Tax row: IT Dept rejects Nokia India's offer to pay Rs 2,250 cr
The Income Tax (IT) Department today told the Delhi high court that the offer of Finnish mobile maker Nokia to pay a minimum deposit of Rs 2,250 crore to it, out of the company's total tax liability of nearly Rs 6,500 crore, is not acceptable.business Updated: Dec 02, 2013 18:42 IST
The Income Tax (IT) Department today told the Delhi high court that the offer of Finnish mobile maker Nokia to pay a minimum deposit of Rs 2,250 crore to it, out of the company's total tax liability of nearly Rs 6,500 crore, is not acceptable.
Nokia India, however, stuck to its offer and said it is for the department to decide if they are better off with the proposed amount or without it.
A bench of justices Sanjiv Khanna and Sanjeev Sachdeva observed "you (Nokia) are offering nothing".
To this, senior advocate Harish Salve, appearing for Nokia, said "we are not in a position to offer more" and added that Rs 2,250 crore is minimum depending upon the outcome of its deal with Microsoft.
Earlier, the mobile handset-maker firm had sought lifting of a stay on transfer of its assets in India saying the court's injunction will jeopardize the sale of its Indian arm to Microsoft under the $ 7.2 billion global deal.
The bench listed the matter for December 9 when Nokia has to give details of its assets and liabilities as well as how much tax it has paid here.
The bench also questioned Nokia India's intention behind sending Rs 3,500 crore to its parent company as dividend of 18 years and asked why the amount should not be brought back here.
The bench made the observation after Nokia said it is exiting the mobile manufacturing business, globally, irrespective of whether its plant in India is sold.
The bench said that earlier Nokia had said it will continue manufacturing of mobiles here and now it is saying its unit in India will be wound up eventually.
"Why did you transfer Rs 3,500 crore abroad?

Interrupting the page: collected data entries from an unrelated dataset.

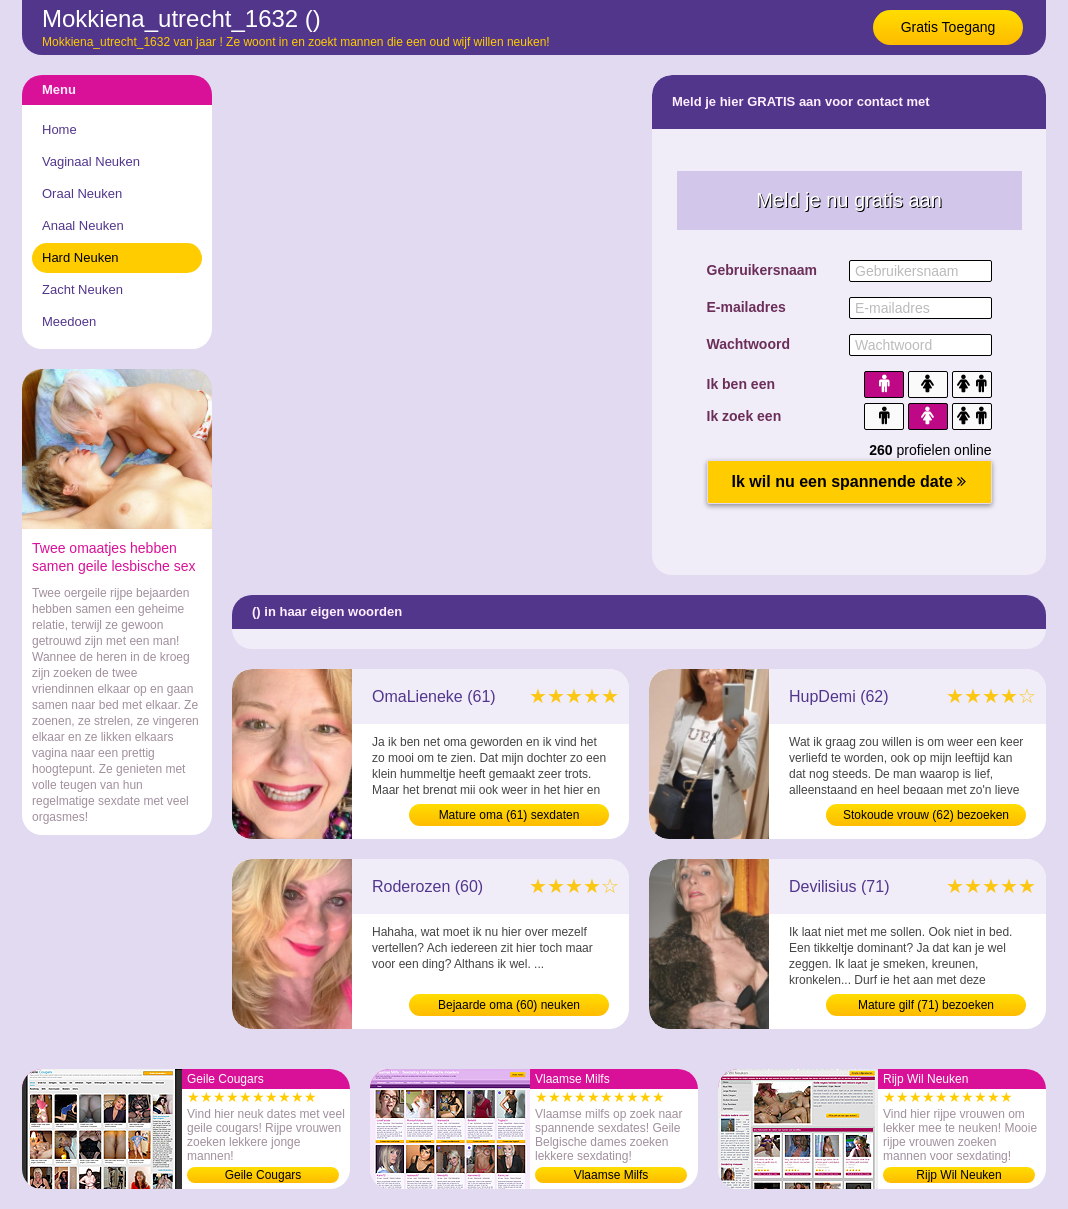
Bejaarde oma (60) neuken (509, 1005)
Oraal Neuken (82, 193)
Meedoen (69, 321)
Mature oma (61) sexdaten (509, 815)
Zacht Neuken (82, 289)
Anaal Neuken (83, 225)
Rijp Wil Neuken (958, 1175)
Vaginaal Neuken (91, 161)
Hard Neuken (80, 257)
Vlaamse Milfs (611, 1175)
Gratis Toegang (948, 27)
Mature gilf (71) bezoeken (926, 1005)
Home (59, 129)
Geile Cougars (263, 1175)
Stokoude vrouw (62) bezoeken (926, 815)
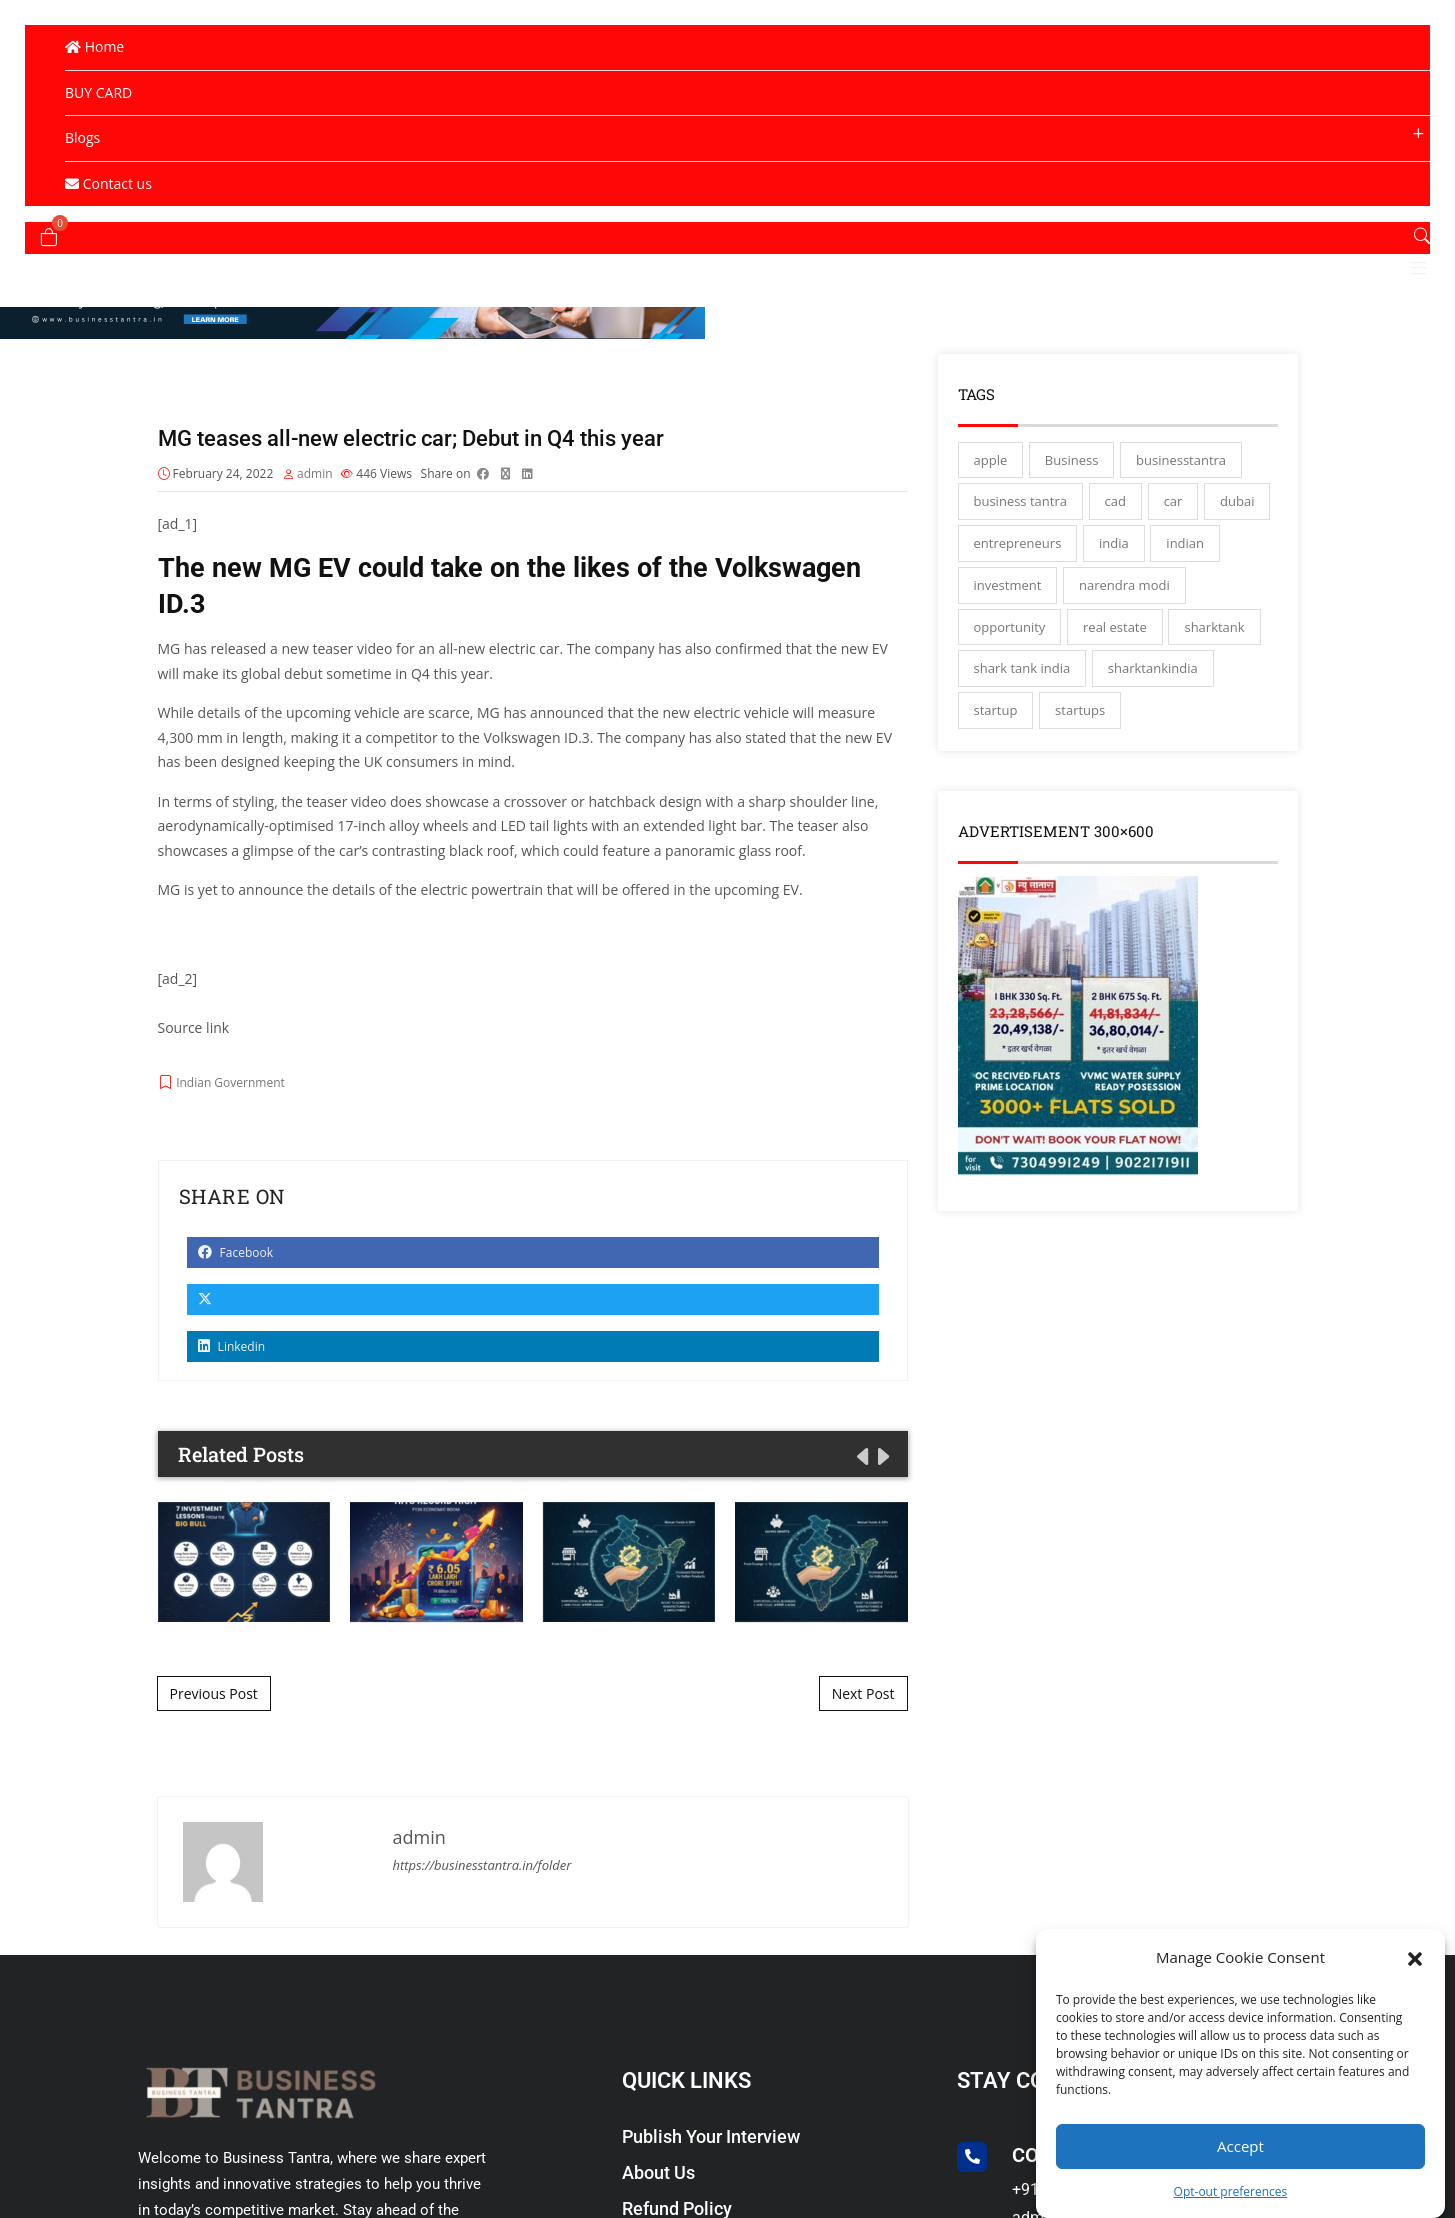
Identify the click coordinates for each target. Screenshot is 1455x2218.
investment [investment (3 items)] (1008, 593)
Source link (194, 1036)
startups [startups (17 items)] (1080, 718)
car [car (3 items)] (1173, 509)
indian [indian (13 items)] (1185, 551)
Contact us (108, 183)
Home (94, 46)
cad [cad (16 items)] (1115, 509)
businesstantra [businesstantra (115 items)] (1181, 468)
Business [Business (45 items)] (1072, 468)
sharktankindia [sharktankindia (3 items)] (1153, 676)
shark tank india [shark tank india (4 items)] (1022, 676)
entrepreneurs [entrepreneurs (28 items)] (1018, 551)
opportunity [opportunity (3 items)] (1010, 635)
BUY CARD (98, 92)
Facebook (236, 1261)
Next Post (863, 1701)
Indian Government (230, 1091)
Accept (1240, 2146)
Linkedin (232, 1355)
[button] (1415, 1957)
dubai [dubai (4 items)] (1237, 509)
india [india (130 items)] (1114, 551)
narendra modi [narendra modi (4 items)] (1124, 593)
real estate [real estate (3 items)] (1115, 635)
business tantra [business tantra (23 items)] (1020, 509)
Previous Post (214, 1701)
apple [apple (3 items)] (991, 468)
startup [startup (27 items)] (996, 718)
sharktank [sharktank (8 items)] (1214, 635)
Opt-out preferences (1231, 2191)
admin (315, 482)
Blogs (82, 137)
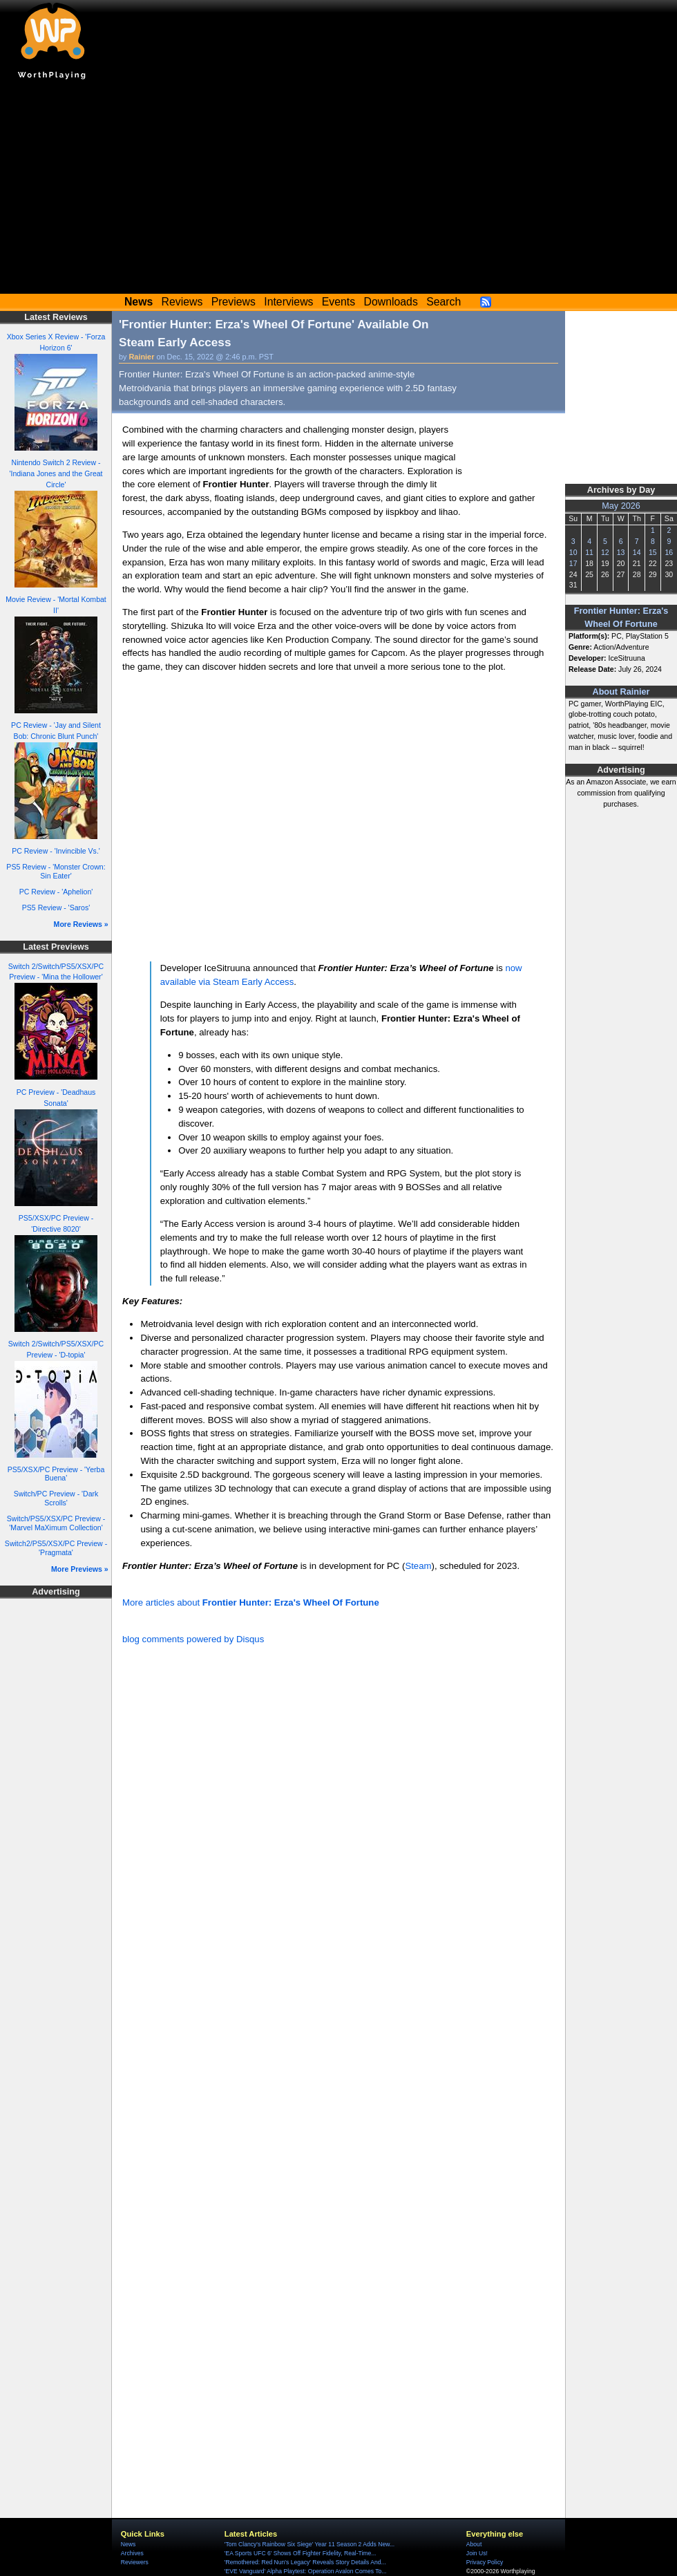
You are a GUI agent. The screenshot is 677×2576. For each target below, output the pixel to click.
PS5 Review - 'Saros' (56, 907)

Was it not your intention not to keep liquid assets here? You had Rs 4,100 crore cash here (dividend and tax combined). You repatriate it.
"When they (IT department) attach your bank accounts, you come here. That time you were categorical that manufacturing (here) will go on. Now, there is a change in your stand. So shouldn't the amount (that was repatriated) be brought back to India?" the bench said.